If you manage to land a seat in this notoriously hard-to-get-into spot, expect a tour de force of thoughtful, elegant minimalism. Decked with black walls, wood floors, and heavy velvet curtains, its cluster of tables and booths all sit within speaking distance of the tiny, modestly-equipped kitchen and bar where Hoover (a classically trained chef) prepares his dishes in full sight of diners. Go ahead and ask him, say, where he sources the cultured butter served with the house sourdough bread. He won’t mind.
His lack of gear -- there isn’t even an oven -- doesn’t compromise the finished product. Indeed, Hoover says the spartan setup forces him to make sure each dish is well-thought-out and perfectly executed.
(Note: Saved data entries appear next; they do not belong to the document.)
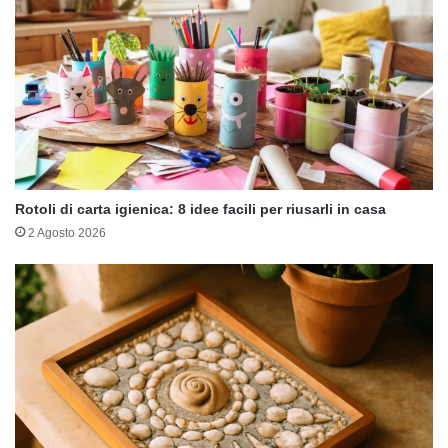
Rotoli di carta igienica: 8 idee facili per riusarli in casa
2 Agosto 2026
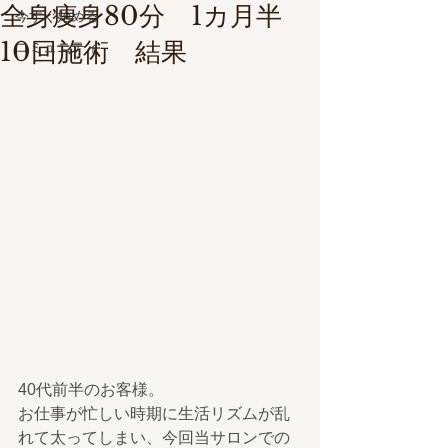
全身痩身80分 1カ月半
今すぐ始める
10回施術 結果
コミュニティ
40代前半のお客様。
お仕事が忙しい時期に生活リズムが乱
れて太ってしまい、今回当サロンでの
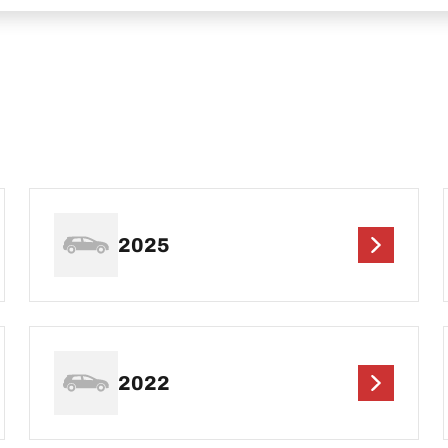
2025
2022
And they don’t come any more perfect than the beautiful-enough-to-frame crudité plate, a colorful melange of colors, textures, and flavors arrayed on a bed of crushed ice. On the other end of the flavor spectrum, few hamburgers are as lovingly prepared, and offer as much toothsome allure, as the black truffle-topped Fancy AF Burger.
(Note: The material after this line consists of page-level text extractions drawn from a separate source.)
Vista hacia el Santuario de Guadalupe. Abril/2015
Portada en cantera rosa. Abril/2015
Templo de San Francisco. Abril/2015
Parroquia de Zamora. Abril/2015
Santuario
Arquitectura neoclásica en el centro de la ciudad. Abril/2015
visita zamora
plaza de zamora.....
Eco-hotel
The menu changes seasonally, but also receives regular tweaks to keep up with the market. The crudité combo shifts constantly, and mushroom-intensive dishes may switch between chicken of the woods and wild shiitakes, depending on what looks best on that particular day.
“I try to only add new items if they are better than the item that they will replace,” Hoover says. “That typically happens if a new ingredient that I’m particularly excited about is coming into season.”
This mania for micromanagement extends to the drinks and music as well. Head bartender James Lantgen offers a short but potent lineup of his own cocktail creations. Try the Blood Orange Paloma, or A Proper Mai Tai, served in a brass, pineapple-shaped chalice, complete with brass straw. And if you insist, he’ll also make you a dirty martini, or any other traditional favorite you ask him for.
Bar One Fourteen is also equipped with a primo sound system, including custom Klipsch Forte speakers, a vintage reel-to-reel tape player, and a vinyl turntable. Hoover and the staff pick which toons to play on the all-analog system each night, making sure the sonic energy coordinates perfectly with the food and drinks.
“It’s a good place to come with friends to relax and not have to worry about running into other people," he says. "And, of course, to eat truffle burgers off of silver trays and caviar off of antique china.”
Though you might want to get a reservation -- or at least arrive early. Even though Bar One Fourteen leaves tables open every night for walk-ins, it doesn’t take much of a dinner rush to fill the place.